In spite of these difficulties, some classes are recognized with high accuracy. These include evergreen broadleaf forest, snow and ice, barren/sparse, and water. Given their persistent and distinctive spectral signatures, it is not surprising that these classes are consistently classified correctly.
We should also note here that our training site database needs further improvement, including the addition of training sites in small classes. For example, the database includes only 15 training sites and 261 pixels for deciduous needleleaf forest. While this type is rather rare, as most of the Siberian larch forest is actually woody savanna by the IGBP definition, clearly more training sites are needed before we can have any faith in the estimated accuracies of this class. This is also the case with permanent wetlands, for which the database includes 13 sites and 289 pixels. In fact, the wide variance in training sites and pixels across classes precludes a formal analysis of individual errors, such as the probability that a pixel is actually grassland when it has been classified as cropland, or the probability that a pixel is actually evergreen needleleaf forest when it is actually mixed forest.
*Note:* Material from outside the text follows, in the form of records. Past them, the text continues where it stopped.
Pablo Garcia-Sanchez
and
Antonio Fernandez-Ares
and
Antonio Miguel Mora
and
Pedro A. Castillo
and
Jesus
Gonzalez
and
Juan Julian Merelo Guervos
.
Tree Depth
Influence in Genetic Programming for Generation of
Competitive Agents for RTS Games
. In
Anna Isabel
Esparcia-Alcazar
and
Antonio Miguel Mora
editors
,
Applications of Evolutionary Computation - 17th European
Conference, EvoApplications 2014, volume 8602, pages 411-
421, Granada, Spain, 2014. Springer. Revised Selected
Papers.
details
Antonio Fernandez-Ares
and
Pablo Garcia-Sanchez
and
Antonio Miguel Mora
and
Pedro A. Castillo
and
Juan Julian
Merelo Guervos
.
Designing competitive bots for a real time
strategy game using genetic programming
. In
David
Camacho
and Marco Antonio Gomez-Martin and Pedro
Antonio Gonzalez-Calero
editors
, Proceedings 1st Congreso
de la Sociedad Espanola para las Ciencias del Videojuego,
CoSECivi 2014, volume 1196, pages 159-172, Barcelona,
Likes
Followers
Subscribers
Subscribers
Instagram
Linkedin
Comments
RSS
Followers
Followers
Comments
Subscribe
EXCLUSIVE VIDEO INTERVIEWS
Given the inadequacies of the training site data, both from the viewpoint of its departure from a random sample and the fact that it significantly undersamples some classes, we think that the per-class confidence values, shown in Table 6, are likely to better represent the range of producer's and user's accuracies that are truly characteristic of our consistent-year land cover product. These vary from 60 percent for closed shrubland to 90 percent for barren/sparse, and conform well with our opinion of the classifier's ability and our map's accuracy. This is also about the range in accuracies observed for the IGBP DISCover dataset (Scepan, 1999).
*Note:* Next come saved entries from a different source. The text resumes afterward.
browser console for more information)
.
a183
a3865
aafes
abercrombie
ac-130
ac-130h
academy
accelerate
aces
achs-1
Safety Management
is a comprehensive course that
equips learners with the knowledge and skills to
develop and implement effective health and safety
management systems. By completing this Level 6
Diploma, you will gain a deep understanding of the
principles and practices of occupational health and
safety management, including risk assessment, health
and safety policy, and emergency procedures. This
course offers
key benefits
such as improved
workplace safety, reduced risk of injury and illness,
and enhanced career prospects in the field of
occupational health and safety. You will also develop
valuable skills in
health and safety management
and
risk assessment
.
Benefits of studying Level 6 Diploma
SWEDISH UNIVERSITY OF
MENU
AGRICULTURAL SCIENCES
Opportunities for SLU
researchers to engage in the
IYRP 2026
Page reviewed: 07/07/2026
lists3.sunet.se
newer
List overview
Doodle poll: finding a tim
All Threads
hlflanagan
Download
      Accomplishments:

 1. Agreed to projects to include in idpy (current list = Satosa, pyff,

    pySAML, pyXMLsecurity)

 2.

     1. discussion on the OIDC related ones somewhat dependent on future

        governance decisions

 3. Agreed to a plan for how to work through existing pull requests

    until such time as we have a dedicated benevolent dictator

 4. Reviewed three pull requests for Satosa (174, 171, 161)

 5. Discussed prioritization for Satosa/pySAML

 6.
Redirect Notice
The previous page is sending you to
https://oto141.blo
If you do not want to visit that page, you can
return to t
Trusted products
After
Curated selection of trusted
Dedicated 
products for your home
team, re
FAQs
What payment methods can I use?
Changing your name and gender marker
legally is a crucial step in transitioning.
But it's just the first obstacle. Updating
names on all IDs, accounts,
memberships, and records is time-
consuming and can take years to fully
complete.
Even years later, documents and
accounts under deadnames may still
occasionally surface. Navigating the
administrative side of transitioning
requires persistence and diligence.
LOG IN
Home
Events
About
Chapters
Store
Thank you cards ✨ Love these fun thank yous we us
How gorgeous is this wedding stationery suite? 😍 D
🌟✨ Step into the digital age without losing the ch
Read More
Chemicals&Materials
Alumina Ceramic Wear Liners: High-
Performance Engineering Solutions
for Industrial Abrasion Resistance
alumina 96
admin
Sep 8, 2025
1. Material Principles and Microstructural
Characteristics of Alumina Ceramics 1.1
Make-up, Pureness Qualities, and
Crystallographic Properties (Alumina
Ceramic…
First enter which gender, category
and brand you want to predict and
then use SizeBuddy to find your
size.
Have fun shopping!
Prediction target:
Card, D. H, 1982, Using known map category marginal frequencies to improve estimates of thematic map accuracy, Photogramm. Engr. Remote Sens., vol. 48, pp. 431-439.
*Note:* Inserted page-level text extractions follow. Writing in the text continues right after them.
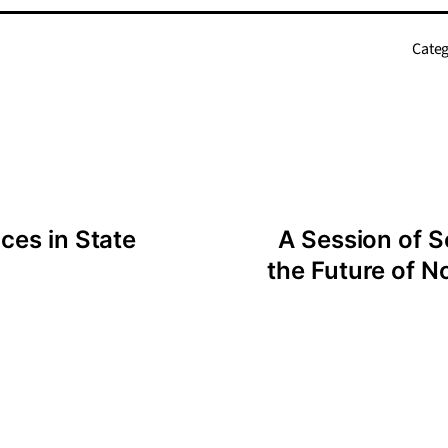
Categ
ces in State
A Session of S
the Future of N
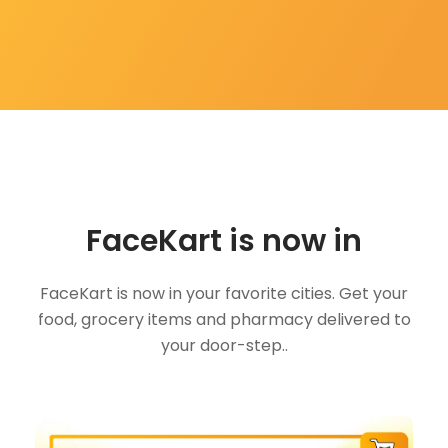
FaceKart is now in
FaceKart is now in your favorite cities. Get your
food, grocery items and pharmacy delivered to
your door-step..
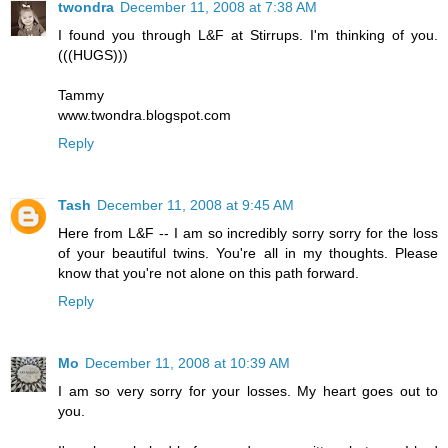
twondra
December 11, 2008 at 7:38 AM
I found you through L&F at Stirrups. I'm thinking of you.
(((HUGS)))
Tammy
www.twondra.blogspot.com
Reply
Tash
December 11, 2008 at 9:45 AM
Here from L&F -- I am so incredibly sorry sorry for the loss
of your beautiful twins. You're all in my thoughts. Please
know that you're not alone on this path forward.
Reply
Mo
December 11, 2008 at 10:39 AM
I am so very sorry for your losses. My heart goes out to
you.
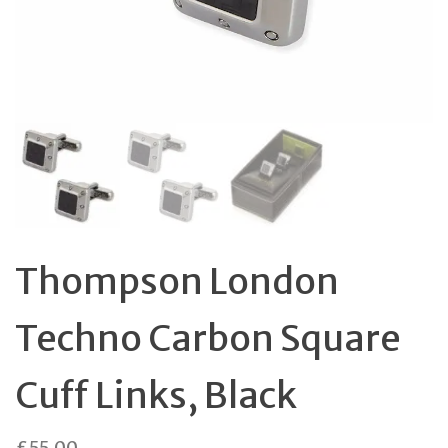
Thompson London
Techno Carbon Square
Cuff Links, Black
£
55.00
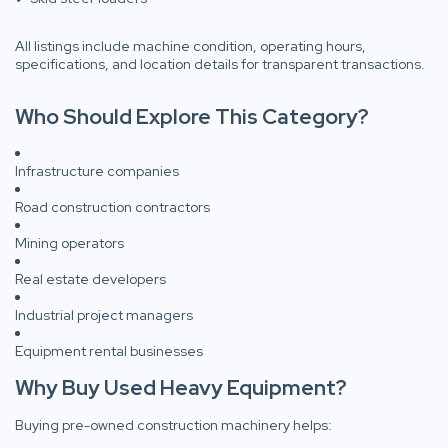
All listings include machine condition, operating hours,
specifications, and location details for transparent transactions.
Who Should Explore This Category?
Infrastructure companies
Road construction contractors
Mining operators
Real estate developers
Industrial project managers
Equipment rental businesses
Why Buy Used Heavy Equipment?
Buying pre-owned construction machinery helps:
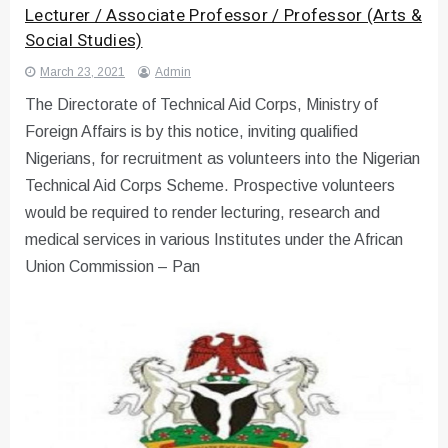
Lecturer / Associate Professor / Professor (Arts &
Social Studies)
March 23, 2021
Admin
The Directorate of Technical Aid Corps, Ministry of
Foreign Affairs is by this notice, inviting qualified
Nigerians, for recruitment as volunteers into the Nigerian
Technical Aid Corps Scheme. Prospective volunteers
would be required to render lecturing, research and
medical services in various Institutes under the African
Union Commission – Pan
Friedl, M. A., McIver, D. K., Hodges, J. C. F., Zhang, X., Muchoney, D., Strahler, A. H., Woodcock, C. E., Gopal, S., Schnieder, A., Cooper, A., Baccini, A., Gao, F., and Schaaf, C., 2002, Global land cover from MODIS: Algorithms and early results, Remote Sens. Environ., vol. 83, pp. 135-148.
McIver, D. K., and M. A. Friedl, 2002, Using prior probabilities in decision-tree classification of remotely sensed data, Remote Sens. Environ., vol. 81, pp. 253-261.
Scepan, J., 1999, Thematic validation of high-resolution global land-cover data sets, Photogramm. Engr. Remote Sens., vol. 65, pp. 1051-1060.